Está sendo debatida uma Medida Provisória que pretende alterar o marco legal que regula os serviços de saneamento no país. A Medida Provisória 868/18 está sendo proposta pelo governo e vem sendo criticada por especialistas pelo risco de desestruturação que ela apresenta ao setor. No dia 15 de abril foi realizada uma audiência pública conjunta de quatro comissões da Câmara dos Deputados, contando com a participação de pesquisadores do Observatório das Metrópoles.
Leia em seguida a reportagem publicada pelo portal de notícias da Câmara dos Deputados:
Por Newton Araujo e Roberto Seabra para Câmara dos Deputados
Publicado em 15/04/2019
Especialistas que participaram de audiência pública conjunta de quatro comissões da Câmara dos Deputados criticaram, nesta segunda-feira (15), a Medida Provisória 868/18, que altera o marco legal do saneamento básico.
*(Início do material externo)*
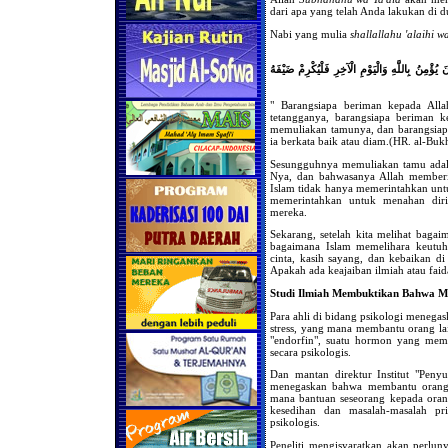
dari apa yang telah Anda lakukan di d
Nabi yang mulia
shallallahu 'alaihi w
 يُؤْمِنُ بِاللَّهِ وَالْيَوْمِ الْآخِرِ فَلْيُكْرِمْ ضَيْفَهُ
" Barangsiapa beriman kepada Alla
tetangganya, barangsiapa beriman 
memuliakan tamunya, dan barangsiap
ia berkata baik atau diam.(HR. al-Buk
Sesungguhnya memuliakan tamu adala
Nya, dan bahwasanya Allah memberik
Islam tidak hanya memerintahkan untu
memerintahkan untuk menahan dir
mereka.
Sekarang, setelah kita melihat bagaim
bagaimana Islam memelihara keutuha
cinta, kasih sayang, dan kebaikan di
Apakah ada keajaiban ilmiah atau faid
Studi Ilmiah Membuktikan Bahwa M
Para ahli di bidang psikologi meneg
stress, yang mana membantu orang l
"endorfin", suatu hormon yang mem
secara psikologis.
Dan mantan direktur Institut "Peny
menegaskan bahwa membantu orang 
mana bantuan seseorang kepada oran
kesedihan dan masalah-masalah p
psikologis.
Peneliti mengisyaratkan akan perluny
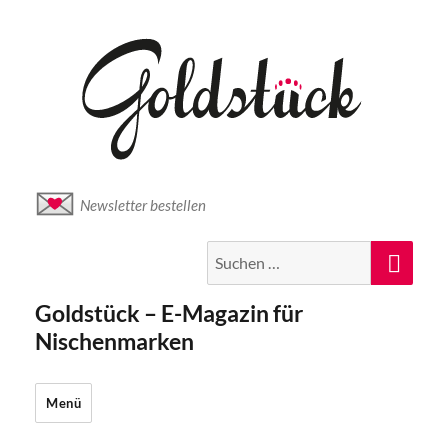
Newsletter bestellen
Suche
Suc
nach:
Goldstück – E-Magazin für
Nischenmarken
Menü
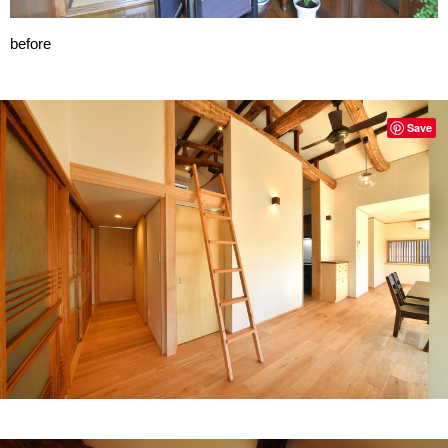
before
Save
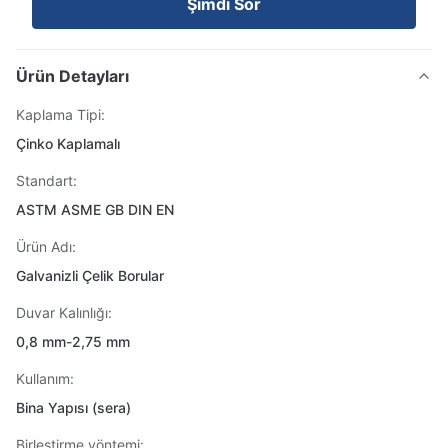
Şimdi Sor
Ürün Detayları
Kaplama Tipi:
Çinko Kaplamalı
Standart:
ASTM ASME GB DIN EN
Ürün Adı:
Galvanizli Çelik Borular
Duvar Kalınlığı:
0,8 mm-2,75 mm
Kullanım:
Bina Yapısı (sera)
Birleştirme yöntemi:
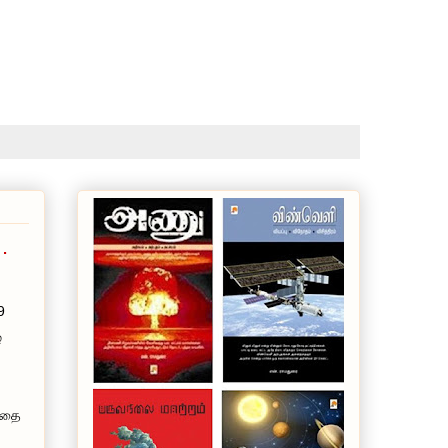
.
9
ே
 அதை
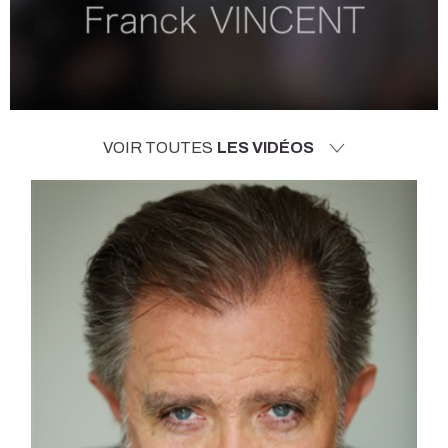
VOIR TOUTES
LES VIDÉOS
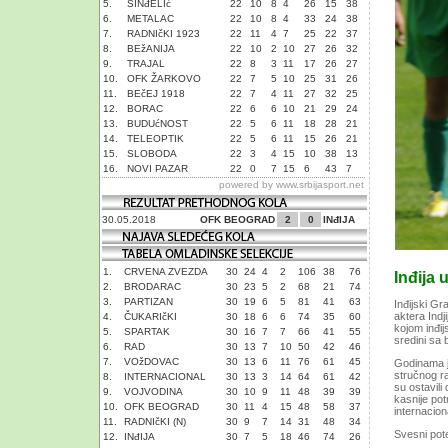
5.
SINđELIć
22
10
8
4
26
15
38
6.
METALAC
22
10
8
4
33
24
38
7.
RADNIčKI 1923
22
11
4
7
25
22
37
8.
BEžANIJA
22
10
2
10
27
26
32
9.
TRAJAL
22
8
3
11
17
26
27
10.
OFK ŽARKOVO
22
7
5
10
25
31
26
11.
BEčEJ 1918
22
7
4
11
27
32
25
12.
BORAC
22
6
6
10
21
29
24
13.
BUDUćNOST
22
5
6
11
18
28
21
14.
TELEOPTIK
22
5
6
11
15
26
21
15.
SLOBODA
22
3
4
15
10
38
13
16.
NOVI PAZAR
22
0
7
15
6
43
7
powered by
www.srbijasport.net
30.05.2018
OFK BEOGRAD
2
0
INđIJA
1.
CRVENA ZVEZDA
30
24
4
2
106
38
76
Inđija 
2.
BRODARAC
30
23
5
2
68
21
74
3.
PARTIZAN
30
19
6
5
81
41
63
Inđijski Gr
aktera Indj
4.
ČUKARIčKI
30
18
6
6
74
35
60
kojom inđij
5.
SPARTAK
30
16
7
7
66
41
55
sredini sa
6.
RAD
30
13
7
10
50
42
46
7.
VOžDOVAC
30
13
6
11
76
61
45
Godinama je
stručnog ra
8.
INTERNACIONAL
30
13
3
14
64
61
42
su ostavili
9.
VOJVODINA
30
10
9
11
48
39
39
kasnije pot
10.
OFK BEOGRAD
30
11
4
15
48
58
37
internacion
11.
RADNIčKI (N)
30
9
7
14
31
48
34
Svesni pote
12.
INđIJA
30
7
5
18
46
74
26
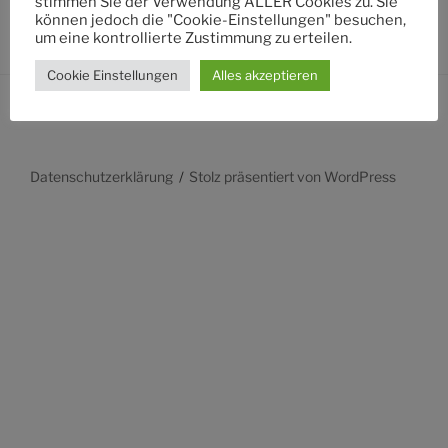
stimmen Sie der Verwendung ALLER Cookies zu. Sie
können jedoch die "Cookie-Einstellungen" besuchen,
um eine kontrollierte Zustimmung zu erteilen.
Cookie Einstellungen
Alles akzeptieren
Datenschutzerklärung
Stolz präsentiert von WordPress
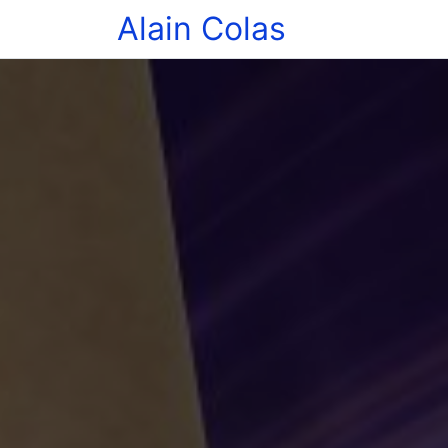
Alain Colas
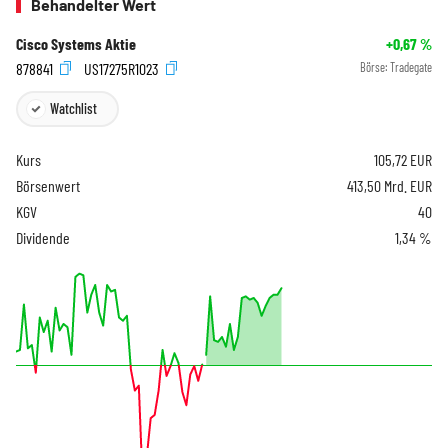
Behandelter Wert
Cisco Systems Aktie
+0,67
%
878841
US17275R1023
Börse:
Tradegate
Watchlist
Kurs
105,72
EUR
Börsenwert
413,50 Mrd. EUR
KGV
40
Dividende
1,34 %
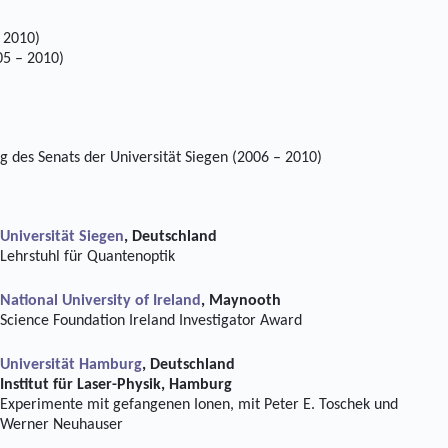
 2010)
05 – 2010)
g des Senats der Universität Siegen (2006 – 2010)
Universität Siegen
, Deutschland
Lehrstuhl für Quantenoptik
National University of Ireland
, Maynooth
Science Foundation Ireland Investigator Award
Universität Hamburg
, Deutschland
Institut für Laser-Physik, Hamburg
Experimente mit gefangenen Ionen, mit Peter E. Toschek und
Werner Neuhauser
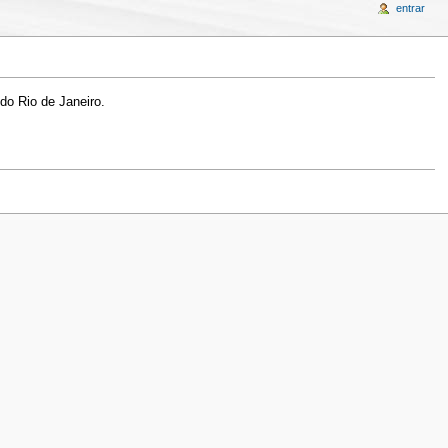
entrar
do Rio de Janeiro.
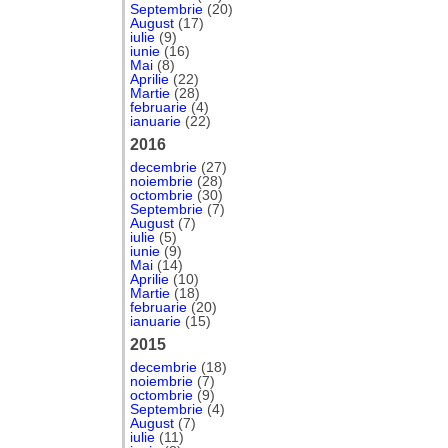
Septembrie
(20)
August
(17)
iulie
(9)
iunie
(16)
Mai
(8)
Aprilie
(22)
Martie
(28)
februarie
(4)
ianuarie
(22)
2016
decembrie
(27)
noiembrie
(28)
octombrie
(30)
Septembrie
(7)
August
(7)
iulie
(5)
iunie
(9)
Mai
(14)
Aprilie
(10)
Martie
(18)
februarie
(20)
ianuarie
(15)
2015
decembrie
(18)
noiembrie
(7)
octombrie
(9)
Septembrie
(4)
August
(7)
iulie
(11)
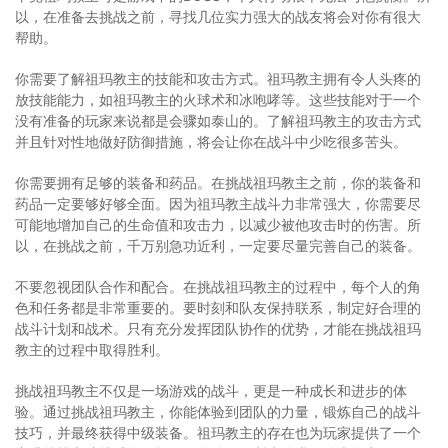
以，在准备去挑战之前，寻找几位实力强大的战友将会对你有很大
帮助。
你需要了解祖玛教主的技能和攻击方式。祖玛教主拥有令人头疼的
放技能能力，如祖玛教主的火球术和冰咆哮等。这些技能对于一个
没有准备的玩家来说都是会骤如泰山的。了解祖玛教主的攻击方式
并且针对性地做好防御措施，将会让你在战斗中少吃很多苦头。
你需要拥有足够的装备和药品。在挑战祖玛教主之前，你的装备和
药品一定要够好够全面。因为祖玛教主战斗力非常强大，你需要尽
可能地增加自己的生命值和攻击力，以减少被他攻击时的伤害。所
以，在挑战之前，千万别急功近利，一定要尽量完善自己的装备。
不要忽视团队合作和配合。在挑战祖玛教主的过程中，每个人的角
色和任务都是非常重要的。要时刻和队友保持联系，制定好合理的
战斗计划和战术。只有充分发挥团队协作的优势，才能在挑战祖玛
教主的过程中取得胜利。
挑战祖玛教主不仅是一场游戏的战斗，更是一种成长和进步的体
验。通过挑战祖玛教主，你能体验到团队的力量，锻炼自己的战斗
技巧，并最终获得中级装备。祖玛教主的存在也为玩家提供了一个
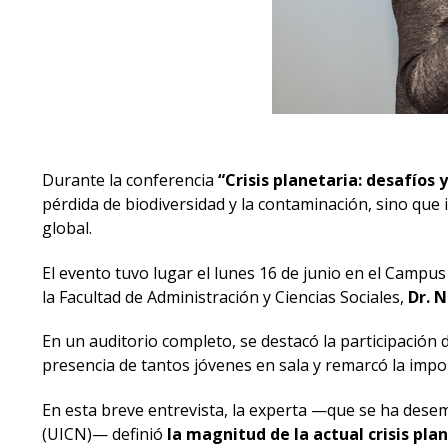
Durante la conferencia
“Crisis planetaria: desafíos y
pérdida de biodiversidad y la contaminación, sino que i
global.
El evento tuvo lugar el lunes 16 de junio en el Campus
la Facultad de Administración y Ciencias Sociales,
Dr. 
En un auditorio completo, se destacó la participación 
presencia de tantos jóvenes en sala y remarcó la impo
En esta breve entrevista, la experta —que se ha des
(UICN)— definió
la magnitud de la actual crisis pla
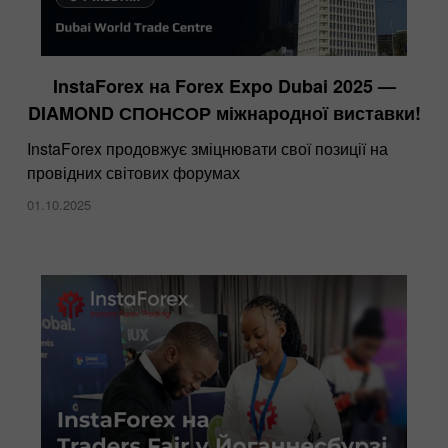
InstaForex на Forex Expo Dubai 2025 —
DIAMOND СПОНСОР міжнародної виставки!
InstaForex продовжує зміцнювати свої позиції на
провідних світових форумах
01.10.2025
Segundo eles, se aprovada do jeito que foi enviada pelo governo, a MP vai desestruturar o setor.
De acordo com a MP, os municípios serão obrigados a fazer chamamentos públicos, ou seja, licitações para a prestação dos serviços públicos de água e esgotos, o que favorece a entrada massiva de empresas privadas no setor. Os debatedores acreditam que a iniciativa privada vai optar pelos municípios que dão lucros, deixando de lado os municípios mais pobres, que são a maioria no País. Isso seria o fim do subsídio cruzado, quando os municípios mais ricos ajudam os mais pobres.
Diretor da Associação Brasileira de Engenharia Sanitária e Ambiental, Sérgio Antonio Gonçalves critica o fato de as mudanças no setor não serem feitas por meio de projeto de lei, o que permitiria uma discussão mais aprofundada do assunto, mas sim por meio de medida provisória, que tem validade imediata.
Segundo ele, a obrigatoriedade de se fazer o chamamento público e a quebra da economia de escala do subsídio cruzado poderão tornar mais difícil a universalização do saneamento. A universalização dos serviços de água e esgotos é um dos argumentos do governo para editar a MP.
Fim da autonomia
Gabriel Alves, diretor da Associação Nacional dos Serviços Municipais de Saneamento, afirmou que um dos principais problemas da MP é a retirada da autonomia dos municípios para decidir como prestar os serviços e, por isso, precisa de ajustes para ser aprovada:
“São os artigos que permitem a substituição dos planos municipais de saneamento por um simples estudo de viabilidade técnica. No nosso entendimento, isso incentiva a cultura do não planejamento. E nós defendemos que a política pública de saneamento tem que ser planejada, tem que ter um envolvimento da população. Inclusive, é no planejamento que o titular do serviço, que no caso é o município, vai ter condições de optar se ele quer conceder para a iniciativa privada, se ele quer delegar para o estado ou se ele quer operar diretamente”, disse.
A professora Ana Lúcia Brito, pesquisadora do Observatório das Metrópoles, duvida que a iniciativa privada vá investir os próprios recursos no saneamento:
“Porque o setor privado, até hoje, vem investindo no setor de saneamento com recursos públicos. A maior parte dos investimentos são recursos onerosos, que vêm do FAT e do FGTS, são empréstimos que são feitos para essas empresas privadas, mas são recursos do trabalhador. Os juros desses fundos são muito baixos e, evidentemente, que interessa a essas empresas privadas ter acesso a esse dinheiro barato, um dinheiro que tem taxa de juros de 5 a 8% ao ano”, observou.
Experiência argentina
A audiência pública foi solicitada por sete deputados, que se manifestaram contrários à medida provisória, como é o caso do deputado Edmilson Rodrigues (Psol-PA):
“A MP 868 transforma a água e os sistemas de saneamento em mercadoria. As experiências são catastróficas no mundo inteiro. Lembremos que a Argentina privatizou suas águas e o resultado foi ter que desprivatizar com a crise econômica e social sem precedentes”, afirmou.
A comissão mista de deputados e senadores que analisa a medida provisória que altera o marco legal do saneamento público fará sua última audiência pública sobre o tema nesta terça-feira (16), antes da apresentação do relatório final e votação. Depois ela deve ser votada pelos Plenários da Câmara e do Senado.